Access the parent DOM and steal data
Call Tauri APIs (in desktop apps) to access the filesystem
Perform XSS attacks against the user

IsolatedFrame uses a blob: URL with sandbox restrictions (no allow-same-origin) to create a completely isolated origin.

Installation

npx shadcn@latest add @nteract/isolated-frame

New to @nteract? pnpm dlx shadcn@latest registry add @nteract

Copy from nteract/elements.

Setup

IsolatedFrame requires IsolatedRendererProvider to be present in your component tree. The provider loads the renderer bundle and makes it available to all IsolatedFrame components.

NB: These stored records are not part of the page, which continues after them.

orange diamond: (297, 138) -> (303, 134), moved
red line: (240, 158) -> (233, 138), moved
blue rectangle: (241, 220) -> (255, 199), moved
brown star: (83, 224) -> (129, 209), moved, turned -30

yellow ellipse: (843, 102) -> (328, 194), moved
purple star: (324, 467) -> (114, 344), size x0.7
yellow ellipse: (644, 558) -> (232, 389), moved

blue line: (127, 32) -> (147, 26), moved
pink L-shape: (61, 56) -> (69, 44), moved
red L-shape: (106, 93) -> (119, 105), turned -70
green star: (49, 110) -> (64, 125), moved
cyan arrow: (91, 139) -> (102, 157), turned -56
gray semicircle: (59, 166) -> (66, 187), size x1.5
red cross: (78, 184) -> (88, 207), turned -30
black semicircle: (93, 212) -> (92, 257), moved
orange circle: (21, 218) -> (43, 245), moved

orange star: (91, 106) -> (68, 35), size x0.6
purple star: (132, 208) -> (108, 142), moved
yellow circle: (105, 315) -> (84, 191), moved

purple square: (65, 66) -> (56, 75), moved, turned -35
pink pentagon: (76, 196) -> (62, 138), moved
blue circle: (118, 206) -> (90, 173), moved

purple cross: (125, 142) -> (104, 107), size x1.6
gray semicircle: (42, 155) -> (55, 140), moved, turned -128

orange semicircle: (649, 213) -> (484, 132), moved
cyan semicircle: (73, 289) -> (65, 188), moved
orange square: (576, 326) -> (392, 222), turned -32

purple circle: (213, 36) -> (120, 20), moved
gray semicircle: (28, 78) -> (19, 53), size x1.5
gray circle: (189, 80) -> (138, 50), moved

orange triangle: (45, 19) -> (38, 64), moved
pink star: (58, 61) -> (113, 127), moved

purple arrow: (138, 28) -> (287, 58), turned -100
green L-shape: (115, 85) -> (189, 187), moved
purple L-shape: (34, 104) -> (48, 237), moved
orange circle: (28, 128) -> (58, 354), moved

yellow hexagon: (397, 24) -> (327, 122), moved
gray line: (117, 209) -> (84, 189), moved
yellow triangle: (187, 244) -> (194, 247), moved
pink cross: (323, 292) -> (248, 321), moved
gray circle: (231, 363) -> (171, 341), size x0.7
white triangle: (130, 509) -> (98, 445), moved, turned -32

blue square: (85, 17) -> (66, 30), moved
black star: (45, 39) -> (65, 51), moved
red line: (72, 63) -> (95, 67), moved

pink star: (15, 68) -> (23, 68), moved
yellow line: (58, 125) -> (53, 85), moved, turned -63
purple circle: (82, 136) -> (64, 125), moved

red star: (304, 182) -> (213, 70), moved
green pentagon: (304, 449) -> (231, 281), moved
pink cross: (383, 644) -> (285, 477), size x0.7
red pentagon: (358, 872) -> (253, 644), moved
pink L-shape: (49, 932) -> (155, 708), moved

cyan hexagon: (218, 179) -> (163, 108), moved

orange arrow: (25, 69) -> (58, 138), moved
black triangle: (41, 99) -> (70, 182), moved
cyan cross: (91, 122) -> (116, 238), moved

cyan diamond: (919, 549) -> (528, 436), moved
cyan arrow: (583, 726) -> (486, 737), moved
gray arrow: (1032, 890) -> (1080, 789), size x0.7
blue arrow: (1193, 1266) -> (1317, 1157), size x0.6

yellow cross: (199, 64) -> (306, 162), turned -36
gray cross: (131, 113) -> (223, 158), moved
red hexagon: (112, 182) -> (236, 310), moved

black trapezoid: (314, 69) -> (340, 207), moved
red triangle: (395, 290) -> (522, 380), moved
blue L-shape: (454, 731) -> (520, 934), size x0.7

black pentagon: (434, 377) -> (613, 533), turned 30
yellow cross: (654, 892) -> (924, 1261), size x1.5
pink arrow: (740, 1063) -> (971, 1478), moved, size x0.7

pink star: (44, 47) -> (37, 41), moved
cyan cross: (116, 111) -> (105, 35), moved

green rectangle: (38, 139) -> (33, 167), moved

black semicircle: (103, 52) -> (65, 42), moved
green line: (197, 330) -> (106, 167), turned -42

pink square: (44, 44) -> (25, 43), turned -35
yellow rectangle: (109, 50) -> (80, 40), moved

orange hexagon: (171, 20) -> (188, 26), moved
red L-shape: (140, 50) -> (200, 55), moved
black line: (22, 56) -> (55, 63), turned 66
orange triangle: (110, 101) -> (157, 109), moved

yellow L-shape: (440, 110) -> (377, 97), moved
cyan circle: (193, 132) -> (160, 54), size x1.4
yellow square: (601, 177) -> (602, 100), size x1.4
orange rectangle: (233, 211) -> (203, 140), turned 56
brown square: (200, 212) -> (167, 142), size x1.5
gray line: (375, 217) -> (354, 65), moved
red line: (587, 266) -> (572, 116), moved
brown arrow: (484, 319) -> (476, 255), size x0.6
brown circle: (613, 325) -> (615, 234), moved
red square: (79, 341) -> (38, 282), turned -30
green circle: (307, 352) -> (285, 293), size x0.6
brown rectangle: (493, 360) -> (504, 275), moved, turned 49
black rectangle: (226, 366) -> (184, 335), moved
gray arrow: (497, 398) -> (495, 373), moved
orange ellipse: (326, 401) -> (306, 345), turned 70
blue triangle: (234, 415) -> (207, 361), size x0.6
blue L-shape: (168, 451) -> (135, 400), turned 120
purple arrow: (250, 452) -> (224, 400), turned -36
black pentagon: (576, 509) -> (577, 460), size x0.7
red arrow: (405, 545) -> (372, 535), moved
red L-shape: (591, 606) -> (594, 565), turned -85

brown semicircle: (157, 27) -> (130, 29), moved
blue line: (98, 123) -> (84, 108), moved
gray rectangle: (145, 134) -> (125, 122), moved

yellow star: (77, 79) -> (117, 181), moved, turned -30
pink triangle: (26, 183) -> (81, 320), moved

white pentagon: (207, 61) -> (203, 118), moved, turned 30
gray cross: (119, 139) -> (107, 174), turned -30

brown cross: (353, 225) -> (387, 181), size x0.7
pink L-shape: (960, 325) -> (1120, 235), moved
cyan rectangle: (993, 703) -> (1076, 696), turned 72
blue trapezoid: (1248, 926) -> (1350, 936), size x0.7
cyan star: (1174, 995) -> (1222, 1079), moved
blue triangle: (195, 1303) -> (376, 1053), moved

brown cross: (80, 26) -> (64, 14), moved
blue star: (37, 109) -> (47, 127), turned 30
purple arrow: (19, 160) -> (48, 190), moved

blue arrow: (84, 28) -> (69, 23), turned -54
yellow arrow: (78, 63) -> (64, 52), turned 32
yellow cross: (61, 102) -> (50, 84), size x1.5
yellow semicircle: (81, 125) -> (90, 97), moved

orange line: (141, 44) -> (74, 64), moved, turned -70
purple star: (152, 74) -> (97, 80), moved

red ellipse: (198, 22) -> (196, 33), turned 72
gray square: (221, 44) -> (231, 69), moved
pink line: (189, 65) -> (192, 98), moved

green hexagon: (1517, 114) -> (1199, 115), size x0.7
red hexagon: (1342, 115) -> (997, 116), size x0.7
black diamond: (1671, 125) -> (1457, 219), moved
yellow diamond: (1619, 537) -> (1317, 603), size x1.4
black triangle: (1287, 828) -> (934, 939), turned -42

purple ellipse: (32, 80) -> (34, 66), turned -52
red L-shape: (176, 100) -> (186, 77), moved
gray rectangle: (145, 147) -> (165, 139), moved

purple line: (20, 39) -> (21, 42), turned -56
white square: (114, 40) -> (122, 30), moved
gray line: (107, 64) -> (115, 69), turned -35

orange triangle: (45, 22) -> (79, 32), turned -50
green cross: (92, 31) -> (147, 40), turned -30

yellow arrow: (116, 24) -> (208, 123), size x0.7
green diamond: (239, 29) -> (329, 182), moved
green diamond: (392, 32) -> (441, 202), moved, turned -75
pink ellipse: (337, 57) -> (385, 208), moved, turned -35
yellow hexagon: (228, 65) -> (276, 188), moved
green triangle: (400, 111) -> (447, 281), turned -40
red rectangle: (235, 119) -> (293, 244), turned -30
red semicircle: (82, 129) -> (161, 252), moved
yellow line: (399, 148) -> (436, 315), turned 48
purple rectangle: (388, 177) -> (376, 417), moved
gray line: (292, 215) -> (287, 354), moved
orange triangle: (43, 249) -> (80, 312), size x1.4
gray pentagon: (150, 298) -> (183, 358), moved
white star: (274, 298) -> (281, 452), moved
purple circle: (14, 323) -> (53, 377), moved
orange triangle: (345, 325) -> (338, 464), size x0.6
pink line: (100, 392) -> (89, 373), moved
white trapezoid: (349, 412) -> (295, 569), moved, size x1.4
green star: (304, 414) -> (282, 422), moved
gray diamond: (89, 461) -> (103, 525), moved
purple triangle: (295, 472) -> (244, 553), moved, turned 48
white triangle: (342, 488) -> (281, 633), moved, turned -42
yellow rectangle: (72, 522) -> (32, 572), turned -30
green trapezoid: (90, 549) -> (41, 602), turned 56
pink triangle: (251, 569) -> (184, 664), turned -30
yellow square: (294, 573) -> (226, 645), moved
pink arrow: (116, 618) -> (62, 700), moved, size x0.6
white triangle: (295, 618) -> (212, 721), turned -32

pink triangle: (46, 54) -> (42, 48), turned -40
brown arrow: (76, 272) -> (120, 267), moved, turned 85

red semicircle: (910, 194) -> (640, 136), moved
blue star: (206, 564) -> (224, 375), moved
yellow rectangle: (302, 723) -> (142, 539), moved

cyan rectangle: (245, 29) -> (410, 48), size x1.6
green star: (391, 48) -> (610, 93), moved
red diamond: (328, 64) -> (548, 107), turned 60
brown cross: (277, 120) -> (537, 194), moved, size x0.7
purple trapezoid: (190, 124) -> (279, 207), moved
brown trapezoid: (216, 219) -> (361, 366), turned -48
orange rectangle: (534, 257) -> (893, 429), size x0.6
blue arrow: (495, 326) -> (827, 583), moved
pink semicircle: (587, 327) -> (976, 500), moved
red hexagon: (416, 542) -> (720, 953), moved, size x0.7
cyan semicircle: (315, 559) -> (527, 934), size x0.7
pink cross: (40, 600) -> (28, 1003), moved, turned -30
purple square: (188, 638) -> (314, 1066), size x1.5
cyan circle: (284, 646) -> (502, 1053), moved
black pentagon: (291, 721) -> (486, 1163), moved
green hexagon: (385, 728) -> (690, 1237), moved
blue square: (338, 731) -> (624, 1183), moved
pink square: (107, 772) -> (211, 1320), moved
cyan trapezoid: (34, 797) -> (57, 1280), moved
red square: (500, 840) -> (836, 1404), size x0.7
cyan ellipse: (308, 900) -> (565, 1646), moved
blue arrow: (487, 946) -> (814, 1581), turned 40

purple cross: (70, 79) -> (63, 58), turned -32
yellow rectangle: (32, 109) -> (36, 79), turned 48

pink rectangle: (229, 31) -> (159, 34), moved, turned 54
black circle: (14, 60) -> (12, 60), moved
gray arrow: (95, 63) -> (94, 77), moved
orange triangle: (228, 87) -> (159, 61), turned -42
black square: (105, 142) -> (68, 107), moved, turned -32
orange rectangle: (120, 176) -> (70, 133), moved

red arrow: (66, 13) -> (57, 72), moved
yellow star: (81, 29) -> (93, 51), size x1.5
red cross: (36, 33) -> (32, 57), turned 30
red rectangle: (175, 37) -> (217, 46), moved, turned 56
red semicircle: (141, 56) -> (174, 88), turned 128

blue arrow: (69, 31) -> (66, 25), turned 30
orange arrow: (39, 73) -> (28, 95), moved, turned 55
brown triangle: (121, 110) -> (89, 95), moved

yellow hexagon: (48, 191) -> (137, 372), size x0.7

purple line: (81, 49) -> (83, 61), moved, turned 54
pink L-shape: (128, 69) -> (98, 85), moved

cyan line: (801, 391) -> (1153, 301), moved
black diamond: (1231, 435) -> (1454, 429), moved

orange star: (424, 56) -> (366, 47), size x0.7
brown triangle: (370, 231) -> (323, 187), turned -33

Option A: Fetch from URL (Web Apps)

Host the renderer bundle files and configure the provider with basePath:

import { IsolatedRendererProvider } from "@/components/isolated"

function App() {
  return (
    <IsolatedRendererProvider basePath="/isolated">
      {/* All IsolatedFrame components will use this bundle */}
      <MyNotebook />
    </IsolatedRendererProvider>
  )
}

Option B: Vite Plugin (Tauri/Desktop)

For desktop apps or when you want the bundle embedded in your app, use a custom loader:

import { IsolatedRendererProvider } from "@/components/isolated"

function App() {
  return (
    <IsolatedRendererProvider
      loader={() => import("virtual:isolated-renderer")}
    >
      <MyNotebook />
    </IsolatedRendererProvider>
  )
}

Usage

Once the provider is set up, use IsolatedFrame anywhere in your app:

import { useRef } from "react"
import { IsolatedFrame, type IsolatedFrameHandle } from "@/components/isolated"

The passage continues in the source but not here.